I was born way after Martin Luther King Jr was killed.
But when I was a kid, a holiday in his honor was signed into law by Ronald Regan, who was pretty much forced into it by a veto-proof Congressional backing. (338 – 90 in the House; 78 – 22 in the Senate)
That was in 1983.
In 1986 it became an official holiday.
But not everywhere.
Not in New Hampshire where I was growing up.
N.H. tried VERY hard to not observe the holiday. So did other states. When I was a kid, I was part of the Martin Luther King Day Coalition.
The goal of the group was to have N.H. recognize the holiday. We had a lot of potlucks, a lot of lobbying, a lot of information collated. I licked a lot of envelopes.
It seemed ridiculous that in the 1980s people had to work so hard to get some states to do what was right: to recognize the contributions towards civil rights and human rights that one man gave his life for.
But they eventually did it.
South Carolina even eventually did it in 2000.
And people are still working really hard towards civil rights and human rights even during a pandemic. People out there are working, thinking, learning, exploring. People are confronting bigotries in themselves and in their workplaces or families or books.
And some aren’t.
Martin Luther King Jr. did a heck of a lot to make this country a better place, a place where one day, hopefully, race or nationality or gender or religion or sexuality won’t determine a person’s worth, won’t determine a person’s wage, won’t determine a person’s rights.
Sometimes it’s hard to remember that in certain things we’ve come a long way. We still have such a way to go, but … that man, the people who worked with him, the people who worked with those same goals and who do work with those same goals in 2021, they are all my heroes.

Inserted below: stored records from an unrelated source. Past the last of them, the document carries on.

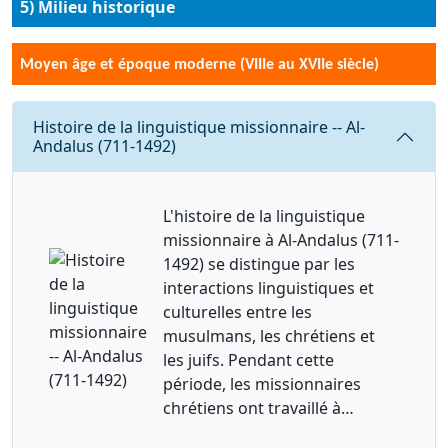
5) Milieu historique
Moyen âge et époque moderne (VIIIe au XVIIe siècle)
Requête
Histoire de la linguistique missionnaire -- Al-
Andalus (711-1492)
L'histoire de la linguistique
missionnaire à Al-Andalus (711-
1492) se distingue par les
interactions linguistiques et
culturelles entre les
musulmans, les chrétiens et
les juifs. Pendant cette
période, les missionnaires
chrétiens ont travaillé à…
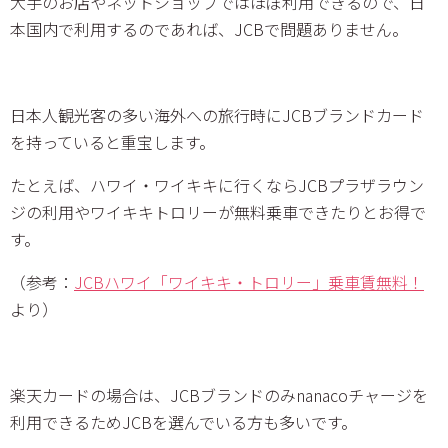
大手のお店やネットショップではほぼ利用できるので、日
本国内で利用するのであれば、JCBで問題ありません。
日本人観光客の多い海外への旅行時にJCBブランドカード
を持っていると重宝します。
たとえば、ハワイ・ワイキキに行くならJCBプラザラウン
ジの利用やワイキキトロリーが無料乗車できたりとお得で
す。
（参考：
JCBハワイ「ワイキキ・トロリー」乗車賃無料！
より）
楽天カードの場合は、JCBブランドのみnanacoチャージを
利用できるためJCBを選んでいる方も多いです。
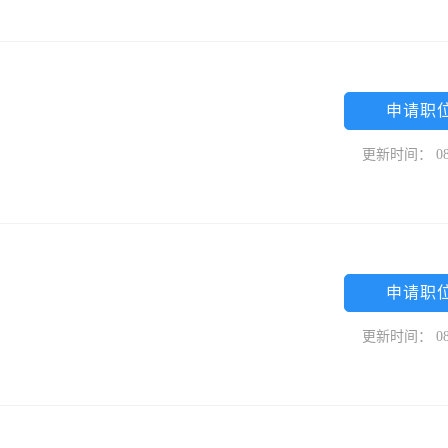
申请职
更新时间： 08
申请职
更新时间： 08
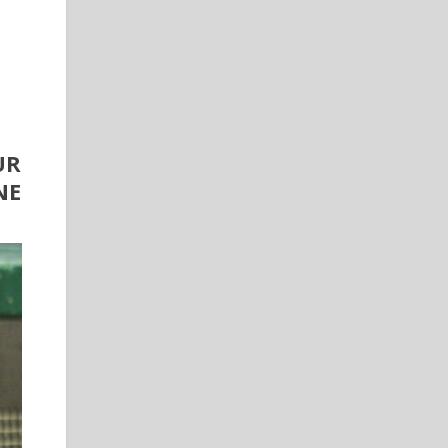
UR
NE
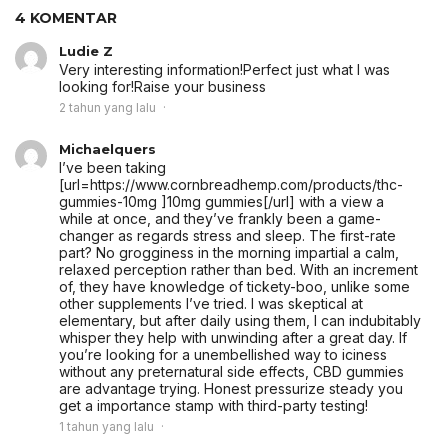
4 KOMENTAR
Ludie Z
Very interesting information!Perfect just what I was
looking for!
Raise your business
2 tahun yang lalu
Michaelquers
I’ve been taking
[url=https://www.cornbreadhemp.com/products/thc-
gummies-10mg ]10mg gummies[/url] with a view a
while at once, and they’ve frankly been a game-
changer as regards stress and sleep. The first-rate
part? No grogginess in the morning impartial a calm,
relaxed perception rather than bed. With an increment
of, they have knowledge of tickety-boo, unlike some
other supplements I’ve tried. I was skeptical at
elementary, but after daily using them, I can indubitably
whisper they help with unwinding after a great day. If
you’re looking for a unembellished way to iciness
without any preternatural side effects, CBD gummies
are advantage trying. Honest pressurize steady you
get a importance stamp with third-party testing!
1 tahun yang lalu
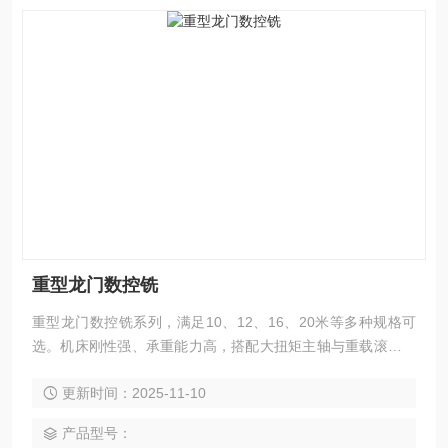
重型龙门数控铣
重型龙门数控铣系列，满足10、12、16、20米等多种规格可
选。机床刚性强、承重能力高，搭配大扭矩主轴与重载滚柱线
轨，在重负载条件下也能实现大件与高强度材料的重切削。适
更新时间：2025-11-10
用于能源装备、船舶制造、轨道交通、模具钢件、工程机械、
冶金设备等行业，可高效完成铣、钻、镗、扩、铰、锪、攻丝
产品型号：
及多面联动加工。整机支持模块化定制，可根据工件重量、加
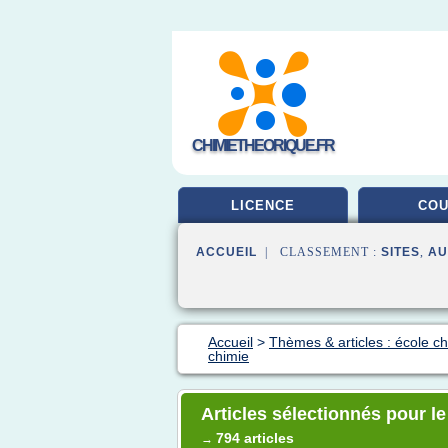
CHIMIETHEORIQUE.FR
LICENCE
CO
ACCUEIL
| CLASSEMENT :
SITES
,
AU
Accueil
>
Thèmes & articles : école c
chimie
Articles sélectionnés pour l
794 articles
→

One day to honor that sacrifice, that drive, that push towards equity and fairness isn’t much. One day is tiny compared to what they did and what some people are doing right now.
My thanks goes out to all of them. And if you’re reading this? My thanks goes out to you, too.
Thank you for being here. Thank you for existing. I hope you have the space and safety to fill your lives (and others) with hope and love.
There are so many ways to never give up, to persist, to create change in yourself and in your community. For a lot of us writers, it’s really hard to keep writing in such a subjective field with so many gatekeepers everywhere, but it’s also really important to not give up. Not if you want to make change. Not if you want your story to be out there.
Don’t give up. Okay? Your stories need to be told.